Reputation: 37721
I am modifying the play-scraper API to scrape play-store app details. It uses BeautifulSoup
to parse HTML pages [reference].
I am particularly interested in all the additional information available for an app as shown in the screenshot below. (The above screenshot is taken from this app.)
I am stuck at extracting the list of permissions that an app asks for (shown in the above figure) because the View details
URL under Permissions
is as follows.
<a class="hrTbp" jsname="Hly47e">View details</a>
Clicking the View details
URL shows a list of permissions (screenshot as follows) that I want to extract.
I am not familiar with Javascript. Any help would be appreciated.
Upvotes: 0
Views: 131
Reputation: 2375
If I understand the question correctly you are trying to scrape the data from a modal. And when the website loads for the first time these modals data aren't available inside html. They are fetched after you click the view details button. That's why the parser doesn't get the data inside the modal, in your case the permission informations. So this is the reason of your problem.

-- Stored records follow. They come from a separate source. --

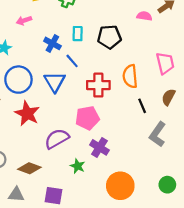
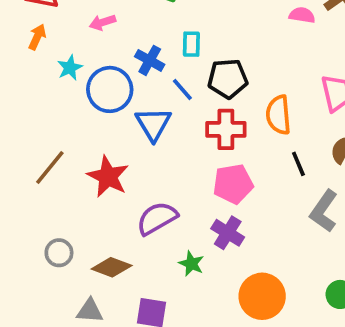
black pentagon: (109, 37) -> (228, 79), moved
blue circle: (18, 80) -> (110, 89), moved
pink pentagon: (87, 118) -> (233, 184), moved

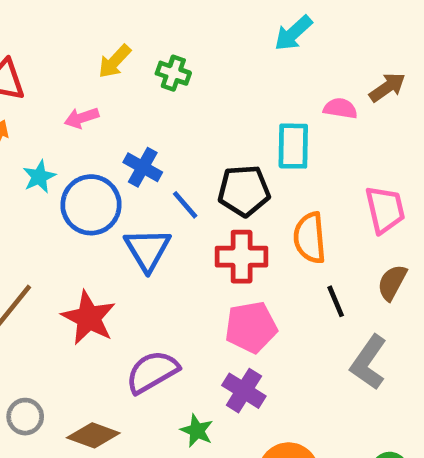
cyan rectangle: (191, 44) -> (293, 146), moved, size x1.4

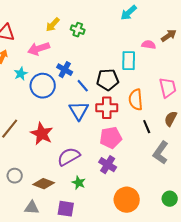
pink arrow: (82, 118) -> (39, 49), size x1.5
blue triangle: (147, 250) -> (79, 111), moved
green star: (197, 431) -> (79, 183), moved

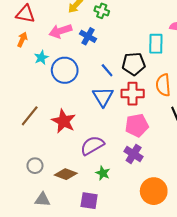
blue cross: (65, 70) -> (88, 36), moved
gray triangle: (32, 208) -> (42, 200), moved

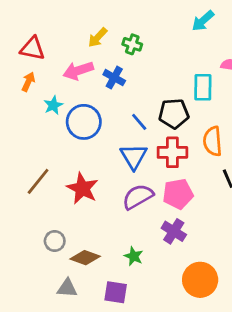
purple semicircle: (92, 145) -> (138, 197), moved
gray circle: (35, 166) -> (55, 241), moved
gray triangle: (42, 200) -> (67, 288), moved

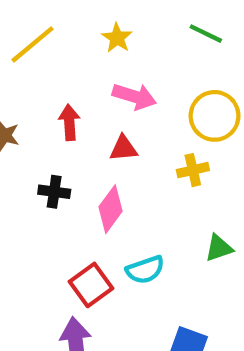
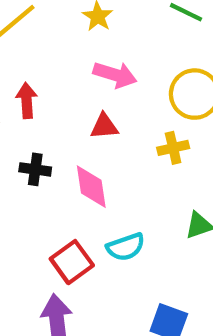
red arrow: (69, 122) -> (27, 100), moved
pink diamond: (110, 209) -> (91, 187), turned -45

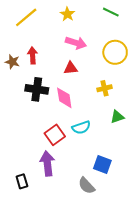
yellow cross: (173, 148) -> (104, 88), moved
black cross: (35, 169) -> (37, 89), size x1.5

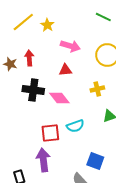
yellow star: (67, 14) -> (47, 25), moved
pink diamond: (64, 98) -> (59, 98), turned -30
red square: (55, 135) -> (50, 133), turned 30

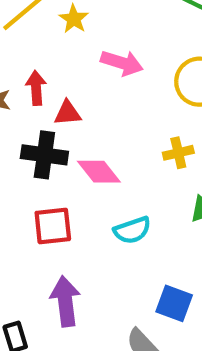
red triangle: (65, 70) -> (67, 113), moved
red square: (50, 133) -> (53, 226), moved

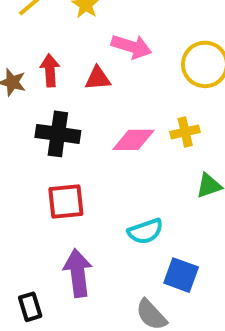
red triangle: (67, 113) -> (98, 78), moved
pink diamond: (99, 172) -> (133, 140), moved, turned -51
cyan semicircle: (132, 230) -> (145, 231), moved

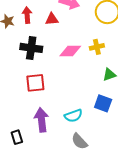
cyan semicircle: (145, 231) -> (73, 116), moved
blue square: (181, 275) -> (103, 103), moved

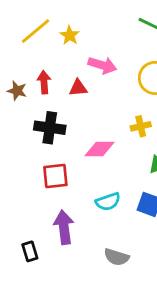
pink diamond: (70, 51) -> (99, 149), moved
cyan semicircle: (73, 116) -> (108, 202), moved
gray semicircle: (79, 141) -> (117, 257), turned -30

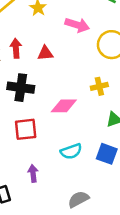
pink arrow: (102, 65) -> (77, 25), moved
purple arrow: (64, 227) -> (33, 173), size x0.6
gray semicircle: (117, 257) -> (78, 199), turned 135

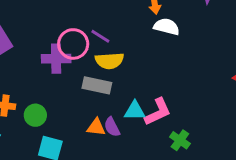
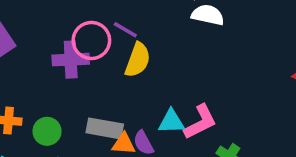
yellow semicircle: (109, 61) -> (138, 60), turned -64
gray rectangle: (97, 85) -> (105, 128), moved

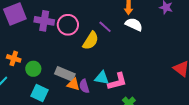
purple line: (125, 30) -> (105, 27), moved
purple cross: (71, 60) -> (44, 21), moved

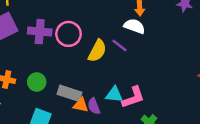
white semicircle: (134, 24) -> (134, 26), moved
purple line: (105, 27) -> (119, 45), moved
green circle: (33, 69) -> (37, 82), moved

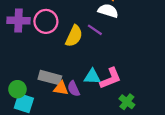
green circle: (37, 82) -> (17, 89), moved

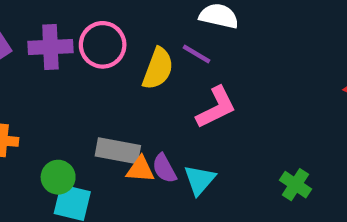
cyan triangle: (92, 77) -> (200, 180), moved, turned -48
pink L-shape: (111, 78) -> (216, 107), moved
green cross: (127, 102) -> (295, 185), moved

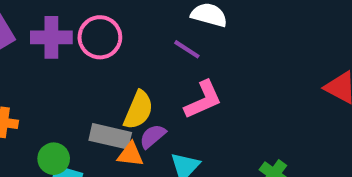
yellow semicircle: (158, 69) -> (138, 110), moved
purple semicircle: (164, 168) -> (153, 136), moved, turned 76

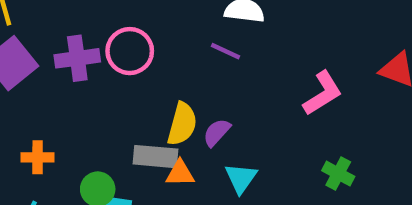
pink L-shape: (203, 100) -> (323, 93), moved
purple semicircle: (153, 136) -> (217, 132), moved

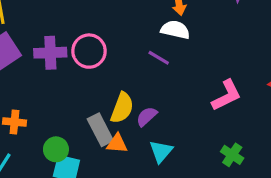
gray rectangle: (155, 157) -> (100, 130), turned 52

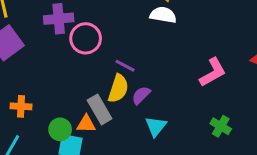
purple cross: (50, 53) -> (59, 19), moved
purple line: (159, 58) -> (125, 66), moved
orange triangle: (117, 144) -> (86, 124), moved

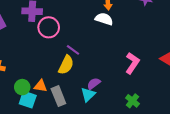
pink L-shape: (213, 72) -> (132, 63), turned -35
purple semicircle: (141, 95) -> (94, 84), moved
gray rectangle: (100, 109) -> (58, 96), moved

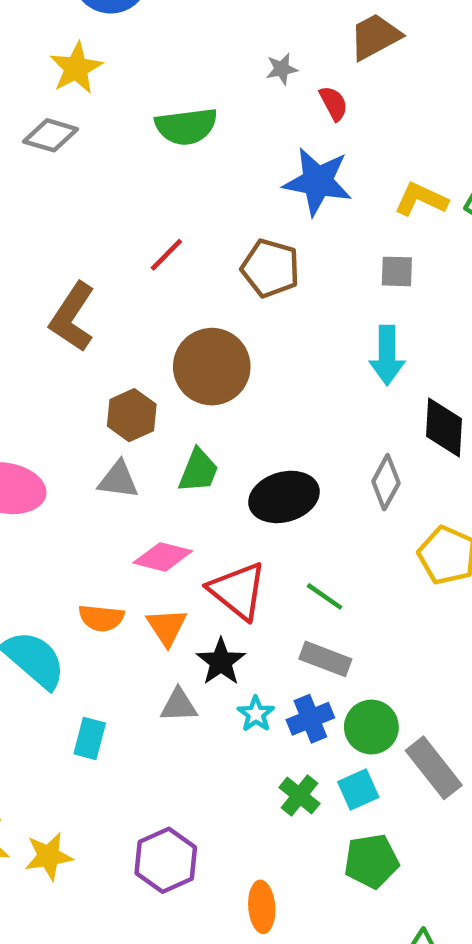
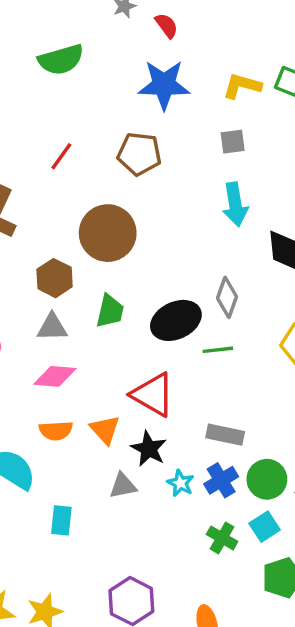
gray diamond: (386, 482) -> (227, 297), moved
pink diamond: (163, 557) -> (55, 376), moved
green line: (325, 596) -> (218, 350), moved, turned -32

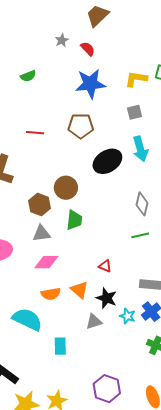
green semicircle: (61, 60) -> (28, 76), size x0.6
red line: (61, 156) -> (35, 133), turned 66
brown circle: (108, 233) -> (66, 188), moved, size x0.7
black ellipse: (176, 320) -> (107, 161), moved
red triangle: (153, 395) -> (105, 266), size x0.5

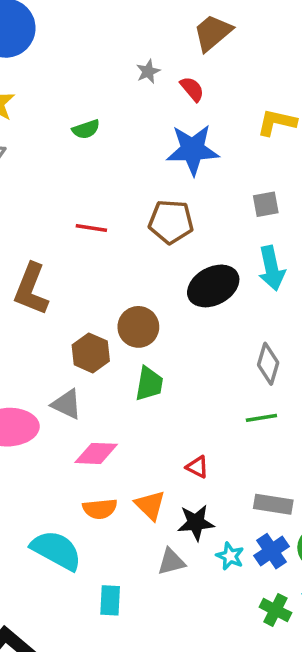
yellow L-shape: (136, 79) -> (277, 122), moved
gray triangle: (41, 233) -> (67, 404), moved, turned 30
black star: (106, 298) -> (196, 523), turned -30

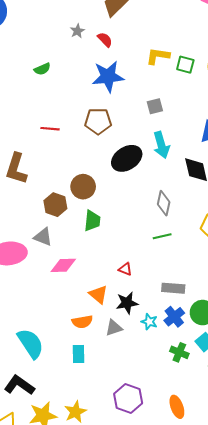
orange semicircle: (100, 509) -> (82, 322), moved
cyan semicircle: (56, 550) -> (31, 344), moved, turned 32

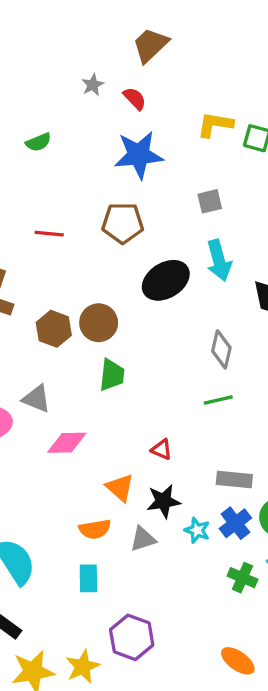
brown hexagon: (55, 205) -> (54, 329), moved
purple hexagon: (128, 398) -> (132, 637), moved
orange ellipse: (177, 407) -> (238, 661), turned -35

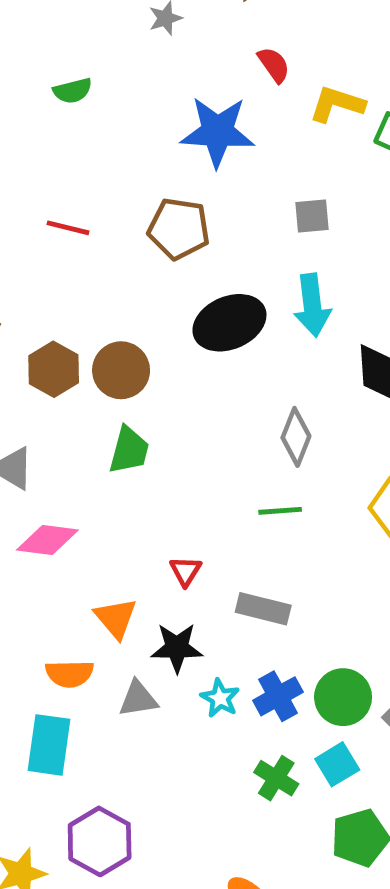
red semicircle: (135, 99) -> (274, 65), moved
red triangle: (162, 449) -> (186, 571), turned 30
gray rectangle: (234, 480) -> (263, 609), moved
cyan rectangle: (88, 578) -> (49, 745), size x1.4

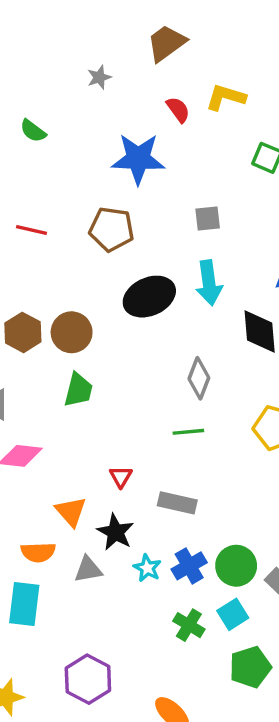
green semicircle: (73, 91) -> (33, 131), turned 52
yellow L-shape: (337, 104) -> (226, 97), moved
black star: (177, 648) -> (115, 532), turned 30
purple hexagon: (100, 841) -> (88, 679), moved

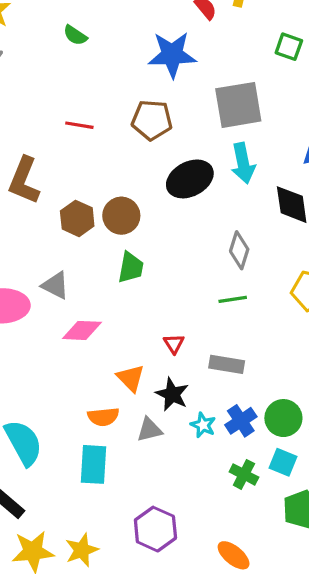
gray square: (208, 218) -> (238, 105), size x2.0
cyan square: (233, 614) -> (283, 462), turned -32

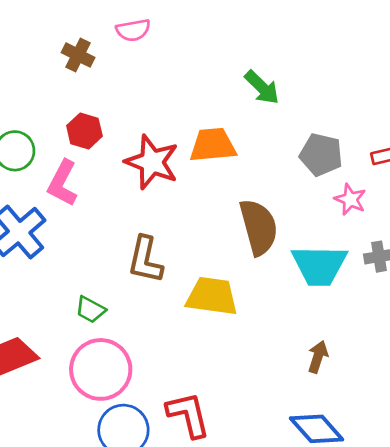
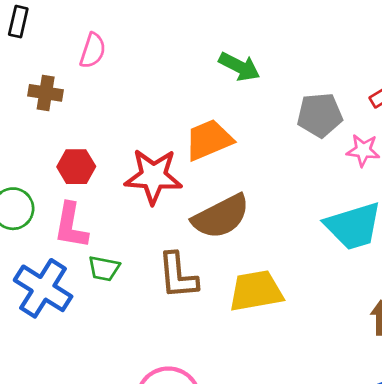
pink semicircle: (133, 30) -> (93, 51), turned -44
brown semicircle: (259, 227) -> (221, 216), moved, turned 96
green trapezoid: (90, 310) -> (104, 268), moved

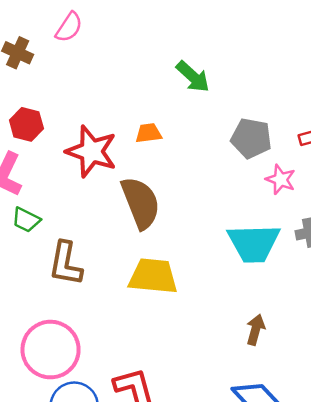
orange trapezoid: (209, 140) -> (148, 133), size x0.6
brown semicircle: (221, 216) -> (141, 203), turned -100
brown L-shape: (178, 276) -> (66, 264), moved

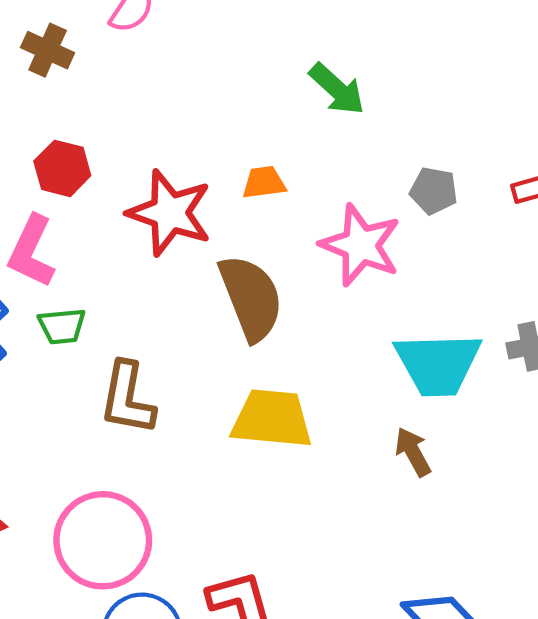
gray pentagon: (251, 138) -> (434, 191), size x0.7
pink star: (281, 180) -> (361, 245), moved, size x1.6
green trapezoid: (26, 220) -> (62, 326), turned -32
brown arrow: (256, 330) -> (413, 452), moved, turned -44

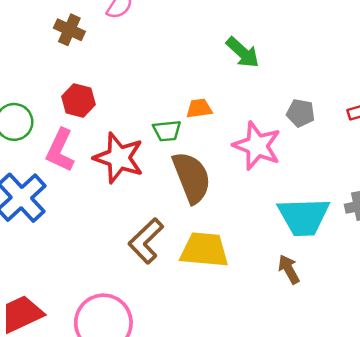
red star: (170, 213) -> (119, 158), moved
green trapezoid: (62, 326) -> (167, 131), moved
brown L-shape: (127, 398) -> (146, 241), moved, turned 36

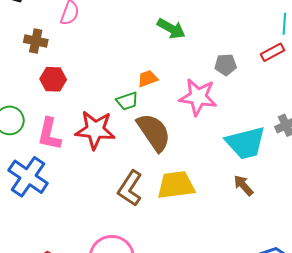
red hexagon: (78, 101) -> (53, 79), moved

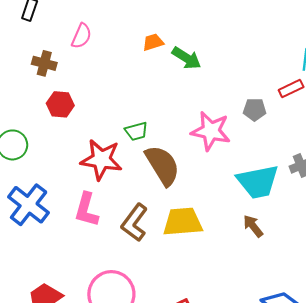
gray pentagon: (226, 65) -> (255, 110), moved
orange trapezoid: (148, 79) -> (153, 42), moved
pink L-shape: (49, 134) -> (86, 210), moved

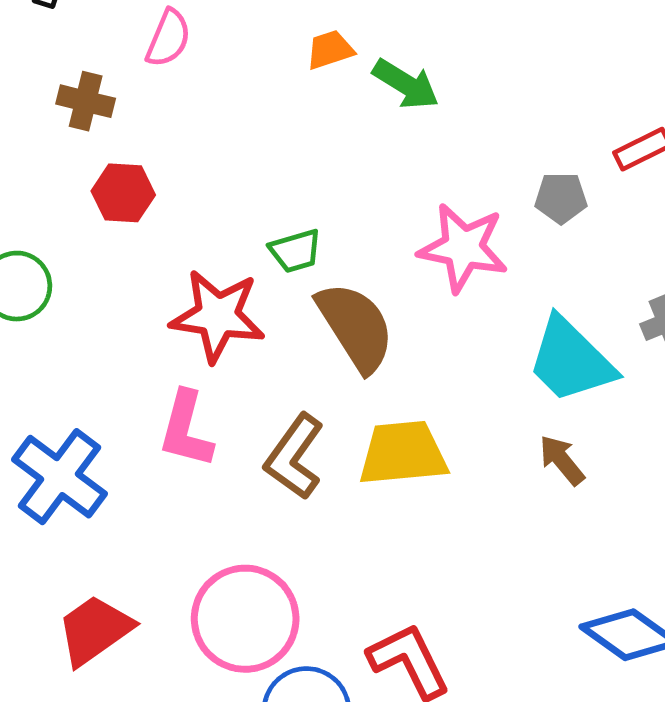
cyan trapezoid: (258, 182) -> (571, 360), turned 57
blue cross: (29, 205) -> (60, 477), moved

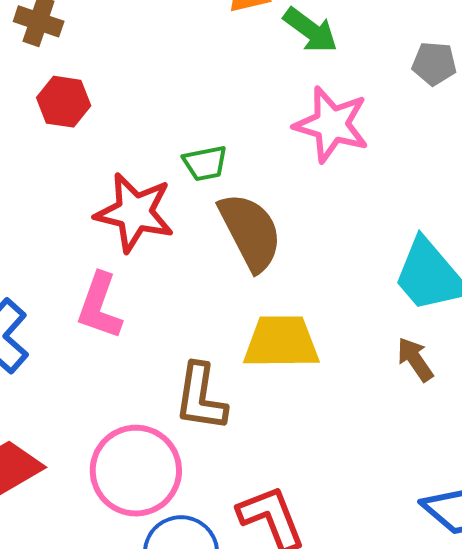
gray pentagon: (561, 198) -> (434, 64), moved
pink star: (463, 248) -> (332, 124), moved
brown L-shape: (294, 457) -> (201, 397), moved, turned -32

Now about the solution, one possible solution could be achieved by using the Selenium and chromedriver by performing click event on the view details text and then fetching the modal data. Have a look at this link to get an idea.
Update: To get an idea about the solution using Selenium and chromedriver consider the following code:
options = Options()
options.headless = True
driver = webdriver.Chrome('local_path_to_chrome_driver', options=options)
driver.get(url_of_the_play_store_app)
time.sleep(5) #sleep for 5 secs sometime to fetch the data
driver.find_element_by_link_text("View details").click() #performing the click event
time.sleep(5) # again sleep for 5 secs to fetch the modal data
soup = BeautifulSoup(driver.page_source, "lxml")
The soup variable now has the updated scraped data including the modal window data and you can retrieve the modal window data from soup.
Upvotes: 2